Frank Schmöller

Personal information
- Date of birth: 21 August 1966 (age 59)
- Place of birth: Niendorf, West Germany
- Height: 1.87 m (6 ft 2 in)
- Position: Forward

Youth career
- 0000–1985: Hamburger SV

Senior career*
- Years: Team / Apps / (Gls)
- 1985–1987: Hamburger SV / 29 / (4)
- 1987–1988: Waldhof Mannheim / 19 / (0)
- 1988–1989: Lierse
- 1989–1992: KFC Germinal Ekeren
- 1992–1994: Hertha BSC / 53 / (14)
- 1995: Fortuna Köln / 12 / (1)
- 1995–1997: SpVgg Unterhaching / 42 / (11)

Managerial career
- 2002–2008: SV Heimstetten
- 2009–2013: FC Ismaning
- 2013–2019: SV Pullach
- 2019–2021: 1860 Munich II
- 2023–2024: 1860 Munich (caretaker)

= Frank Schmöller =

German footballer and manager

Frank Schmöller (born 21 August 1966) is a German football coach and former player.

==Playing career==
Schmöller played as a forward and during his thirteen year professional career, he appeared for seven different clubs in Germany and Belgium, most notably for Hamburger SV. With HSV, he won the DFB-Pokal in 1987, scoring two goals in the round of 16 win over rivals FC St. Pauli on 19 November 1986 and appearing in the final against Stuttgarter Kickers as a second-half substitute.
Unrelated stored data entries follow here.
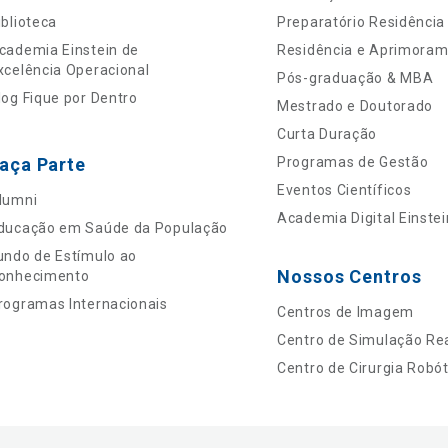
iblioteca
Preparatório Residência
cademia Einstein de
Residência e Aprimora
xcelência Operacional
Pós-graduação & MBA
log Fique por Dentro
Mestrado e Doutorado
Curta Duração
aça Parte
Programas de Gestão
Eventos Científicos
lumni
Academia Digital Einstei
ducação em Saúde da População
undo de Estímulo ao
Nossos Centros
onhecimento
rogramas Internacionais
Centros de Imagem
Centro de Simulação Rea
Centro de Cirurgia Robót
In total, Schmöller made 48 appearances in the Bundesliga, scoring 4 goals, and appeared a further 107 times in the 2. Bundesliga adding 26 goals.

==Managerial career==
After his playing career, he went into management, starting with lower-division Bavarian side SV Heimstetten in 2002. Most recently, he was the manager of 1860 Munich II, a position he held from July 2019 until June 2021. In December 2023, he was named the interim head coach of 1860 Munich until January 2024.